_SUPPLIED ENTRIES:_

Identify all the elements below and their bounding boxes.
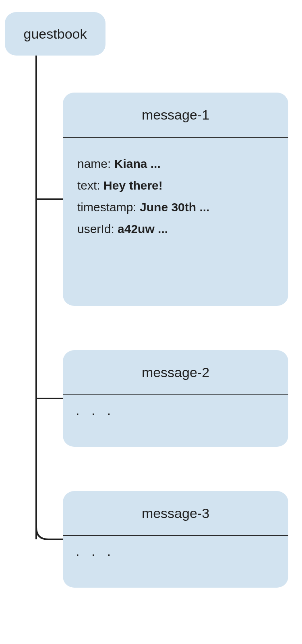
document-fields: name: Kiana ... text: Hey there! timesta… — [63, 138, 288, 255]
document-title: message-2 — [63, 350, 288, 395]
document-ellipsis: . . . — [63, 395, 288, 418]
field-value: Kiana ... — [114, 157, 161, 170]
collection-label: guestbook — [24, 26, 87, 42]
field-row-name: name: Kiana ... — [77, 157, 274, 171]
document-title: message-3 — [63, 491, 288, 536]
document-box-message-3: message-3 . . . — [63, 491, 288, 588]
document-ellipsis: . . . — [63, 536, 288, 559]
field-value: June 30th ... — [140, 200, 209, 214]
field-key: timestamp: — [77, 200, 137, 214]
diagram-canvas: guestbook message-1 name: Kiana ... text… — [0, 0, 302, 644]
field-row-text: text: Hey there! — [77, 179, 274, 192]
field-value: Hey there! — [103, 179, 163, 192]
field-row-userid: userId: a42uw ... — [77, 222, 274, 236]
document-box-message-2: message-2 . . . — [63, 350, 288, 447]
document-box-message-1: message-1 name: Kiana ... text: Hey ther… — [63, 93, 288, 306]
field-key: name: — [77, 157, 111, 170]
collection-box-guestbook: guestbook — [5, 12, 105, 56]
field-value: a42uw ... — [118, 222, 168, 235]
document-title: message-1 — [63, 93, 288, 138]
field-row-timestamp: timestamp: June 30th ... — [77, 200, 274, 214]
field-key: text: — [77, 179, 100, 192]
field-key: userId: — [77, 222, 114, 235]
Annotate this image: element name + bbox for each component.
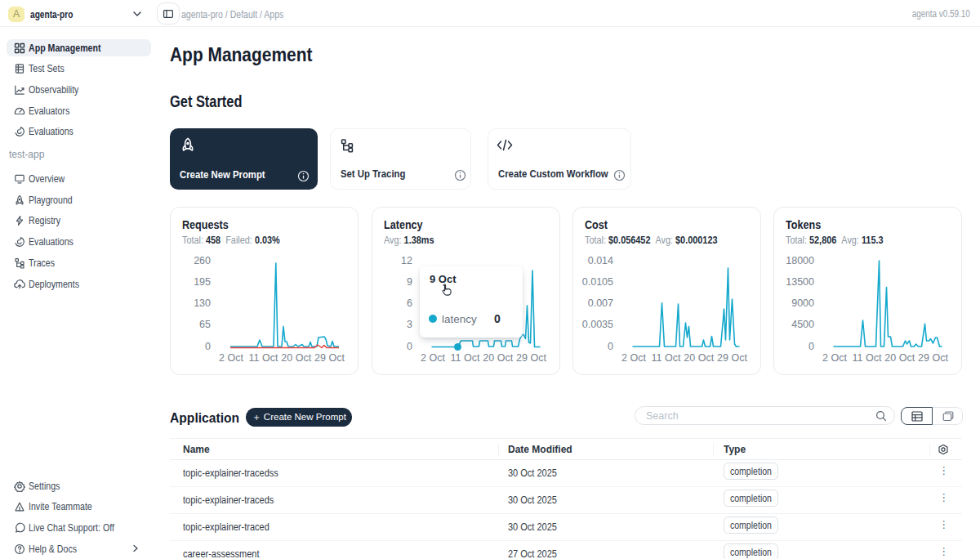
svg-text:12: 12 (401, 255, 412, 266)
svg-text:0.014: 0.014 (587, 255, 612, 266)
svg-text:9000: 9000 (791, 297, 814, 309)
svg-text:3: 3 (407, 319, 412, 330)
svg-text:260: 260 (194, 255, 211, 266)
svg-text:130: 130 (194, 297, 211, 309)
svg-text:20 Oct: 20 Oct (884, 352, 915, 364)
svg-text:0.0105: 0.0105 (581, 276, 612, 288)
svg-text:2 Oct: 2 Oct (822, 352, 847, 364)
svg-text:29 Oct: 29 Oct (918, 352, 948, 364)
svg-text:2 Oct: 2 Oct (421, 352, 445, 364)
svg-text:11 Oct: 11 Oct (249, 352, 278, 364)
svg-text:11 Oct: 11 Oct (450, 352, 479, 364)
svg-text:4500: 4500 (791, 319, 814, 330)
svg-text:0: 0 (407, 341, 412, 352)
svg-text:65: 65 (199, 319, 211, 330)
svg-text:0: 0 (608, 341, 613, 352)
svg-text:11 Oct: 11 Oct (852, 352, 881, 364)
svg-text:195: 195 (194, 276, 211, 288)
svg-text:0.007: 0.007 (587, 297, 612, 309)
svg-text:11 Oct: 11 Oct (651, 352, 680, 364)
svg-text:20 Oct: 20 Oct (483, 352, 513, 364)
svg-text:2 Oct: 2 Oct (219, 352, 243, 364)
svg-text:0.0035: 0.0035 (581, 319, 612, 330)
svg-text:29 Oct: 29 Oct (314, 352, 345, 364)
svg-text:6: 6 (407, 297, 412, 309)
svg-text:29 Oct: 29 Oct (516, 352, 546, 364)
svg-text:18000: 18000 (786, 255, 814, 266)
svg-text:20 Oct: 20 Oct (281, 352, 311, 364)
svg-text:9: 9 (407, 276, 412, 288)
svg-text:20 Oct: 20 Oct (684, 352, 714, 364)
svg-text:0: 0 (808, 341, 814, 352)
svg-text:29 Oct: 29 Oct (717, 352, 747, 364)
svg-text:0: 0 (205, 341, 211, 352)
svg-text:2 Oct: 2 Oct (621, 352, 646, 364)
svg-text:13500: 13500 (786, 276, 814, 288)
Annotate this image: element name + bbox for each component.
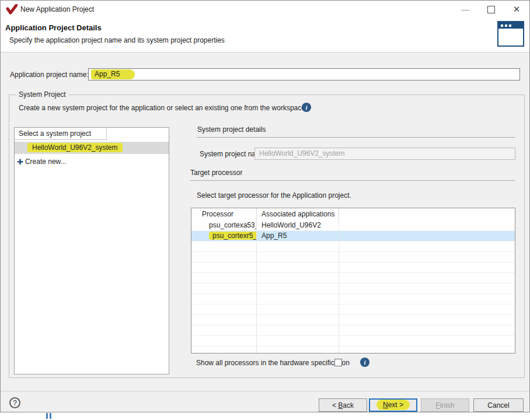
- group-instruction: Create a new system project for the appl…: [19, 104, 305, 112]
- background-artifact: [46, 413, 54, 419]
- processor-table[interactable]: Processor Associated applications psu_co…: [191, 208, 515, 354]
- title-bar[interactable]: New Application Project — ✕: [1, 1, 529, 18]
- new-application-project-dialog: New Application Project — ✕ Application …: [0, 0, 530, 412]
- separator: [197, 137, 515, 138]
- show-all-checkbox[interactable]: [334, 359, 342, 366]
- next-button[interactable]: Next >: [369, 398, 417, 412]
- selected-system-project: HelloWorld_U96V2_system: [27, 143, 123, 152]
- create-new-label: Create new...: [25, 156, 67, 167]
- table-row-empty[interactable]: [191, 326, 515, 336]
- window-controls: — ✕: [452, 1, 529, 18]
- table-row-empty[interactable]: [191, 252, 515, 262]
- table-row-empty[interactable]: [191, 262, 515, 273]
- app-name-label: Application project name:: [10, 71, 89, 79]
- show-all-label: Show all processors in the hardware spec…: [196, 359, 350, 367]
- table-row[interactable]: psu_cortexr5_0App_R5: [191, 231, 515, 242]
- button-bar: ? < Back Next > Finish Cancel: [1, 391, 529, 412]
- page-subtitle: Specify the application project name and…: [9, 36, 225, 44]
- column-header-processor[interactable]: Processor: [191, 208, 257, 220]
- processor-table-body: psu_cortexa53_0HelloWorld_U96V2psu_corte…: [191, 220, 515, 354]
- wizard-header: Application Project Details Specify the …: [1, 18, 529, 52]
- page-title: Application Project Details: [5, 23, 102, 32]
- dialog-body: Application project name: App_R5 System …: [1, 52, 529, 391]
- table-row-empty[interactable]: [191, 242, 515, 252]
- back-button[interactable]: < Back: [319, 398, 367, 412]
- finish-button[interactable]: Finish: [421, 398, 469, 412]
- table-row-empty[interactable]: [191, 336, 515, 346]
- list-item-selected[interactable]: HelloWorld_U96V2_system: [15, 142, 169, 154]
- wizard-window-icon: [497, 21, 524, 47]
- table-row-empty[interactable]: [191, 284, 515, 294]
- processor-table-header: Processor Associated applications: [191, 208, 515, 220]
- plus-icon: ✚: [17, 158, 23, 166]
- app-name-value: App_R5: [91, 69, 135, 79]
- next-button-label: Next >: [376, 400, 410, 410]
- app-name-input[interactable]: App_R5: [88, 68, 520, 80]
- system-project-list[interactable]: Select a system project HelloWorld_U96V2…: [14, 127, 169, 374]
- info-icon[interactable]: i: [360, 358, 369, 367]
- table-row-empty[interactable]: [191, 304, 515, 315]
- system-name-input-disabled: HelloWorld_U96V2_system: [254, 148, 515, 160]
- minimize-icon[interactable]: —: [452, 1, 478, 18]
- help-icon[interactable]: ?: [9, 397, 20, 408]
- table-row-empty[interactable]: [191, 273, 515, 284]
- window-title: New Application Project: [20, 5, 94, 13]
- details-section-title: System project details: [197, 125, 266, 134]
- target-processor-title: Target processor: [190, 169, 242, 177]
- table-row[interactable]: psu_cortexa53_0HelloWorld_U96V2: [191, 220, 515, 231]
- close-icon[interactable]: ✕: [504, 1, 529, 18]
- maximize-icon[interactable]: [478, 1, 504, 18]
- table-row-empty[interactable]: [191, 315, 515, 326]
- select-processor-instruction: Select target processor for the Applicat…: [197, 191, 351, 200]
- group-label: System Project: [16, 90, 69, 99]
- system-project-group: System Project Create a new system proje…: [9, 94, 525, 378]
- column-header-applications[interactable]: Associated applications: [257, 208, 339, 220]
- list-header: Select a system project: [15, 128, 107, 140]
- xilinx-logo-icon: [6, 4, 18, 15]
- separator: [190, 180, 515, 181]
- column-header-empty: [339, 208, 515, 220]
- cancel-button[interactable]: Cancel: [473, 398, 524, 412]
- info-icon[interactable]: i: [302, 103, 311, 112]
- create-new-item[interactable]: ✚ Create new...: [17, 156, 67, 167]
- table-row-empty[interactable]: [191, 346, 515, 354]
- table-row-empty[interactable]: [191, 294, 515, 304]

_THE TASK:_
Would you return the material exactly, images excluded?

_YOUR SOLUTION:_
Identify all the elements below and their bounding boxes.
document-fields: name: Kiana ... text: Hey there! timesta… — [63, 138, 288, 255]
document-title: message-2 — [63, 350, 288, 395]
document-ellipsis: . . . — [63, 395, 288, 418]
field-value: Kiana ... — [114, 157, 161, 170]
collection-label: guestbook — [24, 26, 87, 42]
field-row-name: name: Kiana ... — [77, 157, 274, 171]
document-title: message-3 — [63, 491, 288, 536]
document-box-message-3: message-3 . . . — [63, 491, 288, 588]
document-ellipsis: . . . — [63, 536, 288, 559]
field-value: June 30th ... — [140, 200, 209, 214]
field-key: timestamp: — [77, 200, 137, 214]
diagram-canvas: guestbook message-1 name: Kiana ... text… — [0, 0, 302, 644]
field-row-text: text: Hey there! — [77, 179, 274, 192]
field-value: Hey there! — [103, 179, 163, 192]
field-row-userid: userId: a42uw ... — [77, 222, 274, 236]
document-box-message-2: message-2 . . . — [63, 350, 288, 447]
document-box-message-1: message-1 name: Kiana ... text: Hey ther… — [63, 93, 288, 306]
field-key: name: — [77, 157, 111, 170]
collection-box-guestbook: guestbook — [5, 12, 105, 56]
field-value: a42uw ... — [118, 222, 168, 235]
document-title: message-1 — [63, 93, 288, 138]
field-row-timestamp: timestamp: June 30th ... — [77, 200, 274, 214]
field-key: text: — [77, 179, 100, 192]
field-key: userId: — [77, 222, 114, 235]
Annotate this image: element name + bbox for each component.
svg-text:12: 12 (401, 255, 412, 266)
svg-text:0.014: 0.014 (587, 255, 612, 266)
svg-text:9000: 9000 (791, 297, 814, 309)
svg-text:3: 3 (407, 319, 412, 330)
svg-text:260: 260 (194, 255, 211, 266)
svg-text:130: 130 (194, 297, 211, 309)
svg-text:20 Oct: 20 Oct (884, 352, 915, 364)
svg-text:0.0105: 0.0105 (581, 276, 612, 288)
svg-text:2 Oct: 2 Oct (822, 352, 847, 364)
svg-text:29 Oct: 29 Oct (918, 352, 948, 364)
svg-text:2 Oct: 2 Oct (421, 352, 445, 364)
svg-text:11 Oct: 11 Oct (249, 352, 278, 364)
svg-text:11 Oct: 11 Oct (450, 352, 479, 364)
svg-text:4500: 4500 (791, 319, 814, 330)
svg-text:0: 0 (407, 341, 412, 352)
svg-text:65: 65 (199, 319, 211, 330)
svg-text:0: 0 (608, 341, 613, 352)
svg-text:11 Oct: 11 Oct (852, 352, 881, 364)
svg-text:195: 195 (194, 276, 211, 288)
svg-text:0.007: 0.007 (587, 297, 612, 309)
svg-text:11 Oct: 11 Oct (651, 352, 680, 364)
svg-text:20 Oct: 20 Oct (483, 352, 513, 364)
svg-text:2 Oct: 2 Oct (219, 352, 243, 364)
svg-text:0.0035: 0.0035 (581, 319, 612, 330)
svg-text:29 Oct: 29 Oct (314, 352, 345, 364)
svg-text:6: 6 (407, 297, 412, 309)
svg-text:29 Oct: 29 Oct (516, 352, 546, 364)
svg-text:18000: 18000 (786, 255, 814, 266)
svg-text:20 Oct: 20 Oct (281, 352, 311, 364)
svg-text:9: 9 (407, 276, 412, 288)
svg-text:20 Oct: 20 Oct (684, 352, 714, 364)
svg-text:0: 0 (808, 341, 814, 352)
svg-text:29 Oct: 29 Oct (717, 352, 747, 364)
svg-text:0: 0 (205, 341, 211, 352)
svg-text:2 Oct: 2 Oct (621, 352, 646, 364)
svg-text:13500: 13500 (786, 276, 814, 288)
Annotate this image: element name + bbox for each component.
- group-instruction: Create a new system project for the appl…: [19, 104, 305, 112]
- background-artifact: [46, 413, 54, 419]
- processor-table[interactable]: Processor Associated applications psu_co…: [191, 208, 515, 354]
- title-bar[interactable]: New Application Project — ✕: [1, 1, 529, 18]
- new-application-project-dialog: New Application Project — ✕ Application …: [0, 0, 530, 412]
- separator: [197, 137, 515, 138]
- show-all-checkbox[interactable]: [334, 359, 342, 366]
- next-button[interactable]: Next >: [369, 398, 417, 412]
- selected-system-project: HelloWorld_U96V2_system: [27, 143, 123, 152]
- create-new-label: Create new...: [25, 156, 67, 167]
- table-row-empty[interactable]: [191, 326, 515, 336]
- window-controls: — ✕: [452, 1, 529, 18]
- table-row-empty[interactable]: [191, 252, 515, 262]
- table-row-empty[interactable]: [191, 262, 515, 273]
- app-name-label: Application project name:: [10, 71, 89, 79]
- show-all-label: Show all processors in the hardware spec…: [196, 359, 350, 367]
- table-row[interactable]: psu_cortexr5_0App_R5: [191, 231, 515, 242]
- button-bar: ? < Back Next > Finish Cancel: [1, 391, 529, 412]
- page-subtitle: Specify the application project name and…: [9, 36, 225, 44]
- column-header-processor[interactable]: Processor: [191, 208, 257, 220]
- processor-table-body: psu_cortexa53_0HelloWorld_U96V2psu_corte…: [191, 220, 515, 354]
- wizard-header: Application Project Details Specify the …: [1, 18, 529, 52]
- page-title: Application Project Details: [5, 23, 102, 32]
- dialog-body: Application project name: App_R5 System …: [1, 52, 529, 391]
- table-row-empty[interactable]: [191, 242, 515, 252]
- back-button[interactable]: < Back: [319, 398, 367, 412]
- finish-button[interactable]: Finish: [421, 398, 469, 412]
- table-row-empty[interactable]: [191, 336, 515, 346]
- list-item-selected[interactable]: HelloWorld_U96V2_system: [15, 142, 169, 154]
- wizard-window-icon: [497, 21, 524, 47]
- table-row-empty[interactable]: [191, 284, 515, 294]
- processor-table-header: Processor Associated applications: [191, 208, 515, 220]
- plus-icon: ✚: [17, 158, 23, 166]
- app-name-value: App_R5: [91, 69, 135, 79]
- next-button-label: Next >: [376, 400, 410, 410]
- app-name-input[interactable]: App_R5: [88, 68, 520, 80]
- system-project-list[interactable]: Select a system project HelloWorld_U96V2…: [14, 127, 169, 374]
- info-icon[interactable]: i: [360, 358, 369, 367]
- table-row-empty[interactable]: [191, 304, 515, 315]
- system-name-input-disabled: HelloWorld_U96V2_system: [254, 148, 515, 160]
- minimize-icon[interactable]: —: [452, 1, 478, 18]
- help-icon[interactable]: ?: [9, 397, 20, 408]
- table-row-empty[interactable]: [191, 273, 515, 284]
- window-title: New Application Project: [20, 5, 94, 13]
- details-section-title: System project details: [197, 125, 266, 134]
- target-processor-title: Target processor: [190, 169, 242, 177]
- table-row[interactable]: psu_cortexa53_0HelloWorld_U96V2: [191, 220, 515, 231]
- close-icon[interactable]: ✕: [504, 1, 529, 18]
- maximize-icon[interactable]: [478, 1, 504, 18]
- table-row-empty[interactable]: [191, 315, 515, 326]
- select-processor-instruction: Select target processor for the Applicat…: [197, 191, 351, 200]
- group-label: System Project: [16, 90, 69, 99]
- system-project-group: System Project Create a new system proje…: [9, 94, 525, 378]
- column-header-applications[interactable]: Associated applications: [257, 208, 339, 220]
- list-header: Select a system project: [15, 128, 107, 140]
- xilinx-logo-icon: [6, 4, 18, 15]
- separator: [190, 180, 515, 181]
- column-header-empty: [339, 208, 515, 220]
- cancel-button[interactable]: Cancel: [473, 398, 524, 412]
- info-icon[interactable]: i: [302, 103, 311, 112]
- create-new-item[interactable]: ✚ Create new...: [17, 156, 67, 167]
- table-row-empty[interactable]: [191, 346, 515, 354]
- table-row-empty[interactable]: [191, 294, 515, 304]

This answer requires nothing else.